According to security firm Kaspersky Labs, an APT group used a now-fixed Windows vulnerability in targeted attacks in the Middle East. Microsoft patched the vulnerability along with 48 other vulnerabilities during another Patch Tuesday.
In an analysis of the vulnerability, labeled CVE-2018-8453, Kaspersky writes that it was used by a group that refers to it as FruityArmor. It would be the second time that this group has deployed a zero-day vulnerability. So far, it would have been an “extremely targeted campaign” with a small number of targets in the Middle East. The security firm attributes the attacks to the group based on a previously used backdoor, which would be used exclusively by FruityArmor, and overlap between the current and previous command and control infrastructure.
Microsoft patched the vulnerability during its monthly patch round, also referred to as Patch Tuesday. The company writes that it is an actively attacked leak and thanks Kaspersky for discovering it.

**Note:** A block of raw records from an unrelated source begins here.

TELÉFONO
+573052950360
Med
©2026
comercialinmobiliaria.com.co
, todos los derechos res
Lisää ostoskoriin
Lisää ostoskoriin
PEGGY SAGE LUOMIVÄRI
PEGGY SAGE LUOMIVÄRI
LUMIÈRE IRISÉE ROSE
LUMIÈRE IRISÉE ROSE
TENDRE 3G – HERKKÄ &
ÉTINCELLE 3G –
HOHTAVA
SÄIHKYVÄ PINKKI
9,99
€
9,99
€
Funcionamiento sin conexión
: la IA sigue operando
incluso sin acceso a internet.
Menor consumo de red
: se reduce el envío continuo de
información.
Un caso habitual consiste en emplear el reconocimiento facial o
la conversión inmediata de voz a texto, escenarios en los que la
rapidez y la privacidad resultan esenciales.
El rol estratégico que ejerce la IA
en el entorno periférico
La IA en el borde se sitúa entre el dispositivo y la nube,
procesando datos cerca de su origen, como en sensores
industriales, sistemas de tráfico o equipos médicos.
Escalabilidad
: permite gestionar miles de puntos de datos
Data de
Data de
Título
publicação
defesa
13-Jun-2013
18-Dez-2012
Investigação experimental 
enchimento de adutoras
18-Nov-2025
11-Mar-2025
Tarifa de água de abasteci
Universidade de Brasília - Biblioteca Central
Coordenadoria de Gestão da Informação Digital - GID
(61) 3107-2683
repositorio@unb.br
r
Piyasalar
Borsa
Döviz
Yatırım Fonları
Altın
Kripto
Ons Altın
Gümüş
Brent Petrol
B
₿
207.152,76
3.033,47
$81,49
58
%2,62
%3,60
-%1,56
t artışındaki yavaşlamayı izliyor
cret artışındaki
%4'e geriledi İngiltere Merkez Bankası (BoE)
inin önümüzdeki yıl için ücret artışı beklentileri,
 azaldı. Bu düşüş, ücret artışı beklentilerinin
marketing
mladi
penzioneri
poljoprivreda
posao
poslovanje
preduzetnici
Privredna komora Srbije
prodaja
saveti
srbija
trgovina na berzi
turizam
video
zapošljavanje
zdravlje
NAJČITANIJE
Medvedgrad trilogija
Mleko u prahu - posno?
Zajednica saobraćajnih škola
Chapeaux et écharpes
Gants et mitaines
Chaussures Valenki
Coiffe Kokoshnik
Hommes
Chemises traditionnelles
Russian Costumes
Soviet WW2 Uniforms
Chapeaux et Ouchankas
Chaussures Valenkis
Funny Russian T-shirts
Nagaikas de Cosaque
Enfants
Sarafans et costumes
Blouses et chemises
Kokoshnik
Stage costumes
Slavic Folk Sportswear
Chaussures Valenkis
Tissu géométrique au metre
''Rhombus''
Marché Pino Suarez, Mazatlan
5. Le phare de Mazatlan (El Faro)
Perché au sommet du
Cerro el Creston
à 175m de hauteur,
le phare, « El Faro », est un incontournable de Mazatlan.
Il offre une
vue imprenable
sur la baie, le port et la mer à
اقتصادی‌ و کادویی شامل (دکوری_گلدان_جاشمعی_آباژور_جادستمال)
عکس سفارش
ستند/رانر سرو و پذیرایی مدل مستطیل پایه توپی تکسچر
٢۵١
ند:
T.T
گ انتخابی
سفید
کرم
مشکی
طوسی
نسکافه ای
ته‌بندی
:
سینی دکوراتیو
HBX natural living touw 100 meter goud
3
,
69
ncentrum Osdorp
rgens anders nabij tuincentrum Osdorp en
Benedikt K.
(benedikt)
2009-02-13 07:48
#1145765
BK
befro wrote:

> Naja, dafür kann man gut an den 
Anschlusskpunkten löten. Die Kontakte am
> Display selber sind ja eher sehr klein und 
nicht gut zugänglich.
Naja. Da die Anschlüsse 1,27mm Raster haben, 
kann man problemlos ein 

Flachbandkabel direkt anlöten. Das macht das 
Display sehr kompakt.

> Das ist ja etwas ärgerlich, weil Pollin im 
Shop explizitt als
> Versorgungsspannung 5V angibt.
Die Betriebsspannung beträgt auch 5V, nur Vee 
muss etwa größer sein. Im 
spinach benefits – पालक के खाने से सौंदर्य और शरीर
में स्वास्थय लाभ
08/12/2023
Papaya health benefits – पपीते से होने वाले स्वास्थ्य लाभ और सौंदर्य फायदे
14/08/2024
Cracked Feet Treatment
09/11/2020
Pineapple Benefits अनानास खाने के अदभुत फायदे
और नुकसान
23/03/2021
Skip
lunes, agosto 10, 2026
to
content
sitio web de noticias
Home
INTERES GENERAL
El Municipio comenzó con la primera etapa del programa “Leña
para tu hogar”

The vulnerability is present in the win32k.sys driver and, according to Microsoft, would allow an attacker to gain elevated privileges on a vulnerable Windows system through privilege escalation. Windows 10, among others, was affected by the leak. According to Kaspersky, the vulnerability was used in malware to gain necessary rights and remain on an infected system.
In its monthly patch round, Microsoft has fixed a total of 49 vulnerabilities, 12 of which are critical. That includes Trend Micro’s Zero Day Initiative in an overview. In it, it lists three vulnerabilities that were publicly known before a patch became available. These are CVE-2018-8423, CVE-2018-8497 and CVE-2018-8431.